Transcribed page contents:
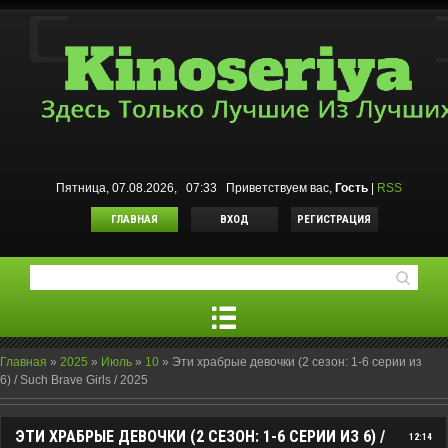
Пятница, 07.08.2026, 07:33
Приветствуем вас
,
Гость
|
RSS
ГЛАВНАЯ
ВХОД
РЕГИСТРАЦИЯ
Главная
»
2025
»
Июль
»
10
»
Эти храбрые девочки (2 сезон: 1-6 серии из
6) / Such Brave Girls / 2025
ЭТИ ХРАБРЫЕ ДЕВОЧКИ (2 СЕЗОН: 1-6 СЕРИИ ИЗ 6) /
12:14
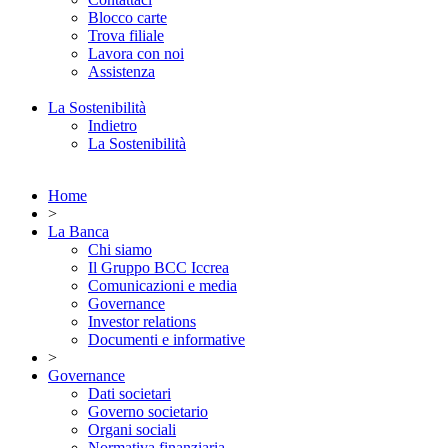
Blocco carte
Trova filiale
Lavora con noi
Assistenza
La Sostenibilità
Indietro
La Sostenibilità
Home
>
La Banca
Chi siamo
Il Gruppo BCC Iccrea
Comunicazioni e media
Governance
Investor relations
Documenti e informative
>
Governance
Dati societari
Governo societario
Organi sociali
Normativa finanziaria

- [WORK INSTRUCTIONS]:
Each record above must be set down again unchanged, with its pictures left out.

- [YOUR RESPONSE]:
Пятница, 07.08.2026, 07:33
Приветствуем вас
,
Гость
|
RSS
ГЛАВНАЯ
ВХОД
РЕГИСТРАЦИЯ
Главная
»
2025
»
Июль
»
10
»
Эти храбрые девочки (2 сезон: 1-6 серии из
6) / Such Brave Girls / 2025
ЭТИ ХРАБРЫЕ ДЕВОЧКИ (2 СЕЗОН: 1-6 СЕРИИ ИЗ 6) /
12:14
Blocco carte
Trova filiale
Lavora con noi
Assistenza
La Sostenibilità
Indietro
La Sostenibilità
Home
>
La Banca
Chi siamo
Il Gruppo BCC Iccrea
Comunicazioni e media
Governance
Investor relations
Documenti e informative
>
Governance
Dati societari
Governo societario
Organi sociali
Normativa finanziaria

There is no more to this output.